If the independent variable is not correlated with the other independent variables, it’s likely that there would be a minimal effect on the other independent variables. Your model won’t fit the data as well as before depending on the strength of the relationship between the dropped independent variable and the dependent variable. You should also check the residual plots to be sure that by removing the variable you’re not introducing bias.

Kaleem says

Thanks for the reply. Jim.

I am unable to understand “Your model won’t fit the data as well as before depending on the strength of the relationship between the dropped independent variable and the dependent variable”. Are you stating that other independent variables will be fine but r-square will become low? I will be grateful if you can explain this.

Kind regards

Jim Frost says

Hi, you indicated that the removed independent variable is related to the dependent variable, but it is not correlated with the other independent variables. Consequently, removing that independent variable should reduce R-squared. For one thing, that’s the typical result of removing variables, even when they’re not statistically significant. In this case, because it is not correlated to the other independent variables, you know that the removed variable is supplying unique information. Taking that variable out means that information is no longer included in the model. R-squared will definitely go down, possibly dramatically.

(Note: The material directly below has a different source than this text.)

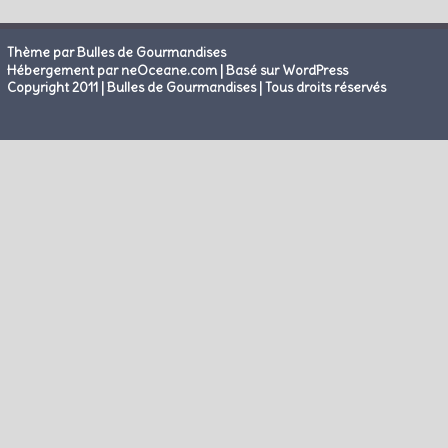
Thème par Bulles de Gourmandises
|
Hébergement par neOceane.com
Basé sur WordPress
Copyright 2011 | Bulles de Gourmandises | Tous droits réservés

R-squared measures the strength of the relationship between the entire set of IVs and the DP. Read my post about R-squared for more information.

Kaleem says

Further clarification on my above post. From internet I found that if a variable (z) that is related to y but unrelated to x then inclusion of z will reduce standard errors of x. So, if z is excluded, but f-stat and adjusted r-square are fine then does high standard errors create problems? I look forward to your reply.

Jim Frost says

Yes, what you read is correct. Typically, if Z is statistically significant, you should include it in your model. If you exclude it, the precision of your coefficient estimates will be lower (higher standard errors). You also risk a biased model because you are not including important information in the model–check the residual plots. The F-test of overall significance and adjusted R-squared depend on the other IVs in your model. If Z is by far the best variable, it’s possible that removing it will cause the F-test to not be significant and adjusted R-square might drop noticeably. Again, that depends on how the explanatory power of Z compares to the other IVs. Why do you want to remove a significant variable?

Kaleem says

Thanks for your reply. I really appreciate it. Could you please also provide an answer to my query mentioned below for further clarification?

Kaleem says

Thanks for the reply. I apologise if I am taking a considerable time out of your schedule.

Based on the literature, there isn’t any conclusive evidence that z is a determinant of y. So, that is why I intend to remove z. Some studies include it while some do not and some find significant association (between y and z) while some find the association insignificant. Hence, I think I can safely remove it.

Moreover, I will be grateful if you can answer another query. From an statistical viewpoint, is it fine if I use Generalized method of moments (GMM) for binary dependent variable?

Kind regards.

Jim Frost says

While I can’t offer you a concrete statement about whether you should include or exclude the variable (clearly there is disagreement in your own field), I do suggest that you read my article about specifying the correct regression model. I include a number of tips and considerations.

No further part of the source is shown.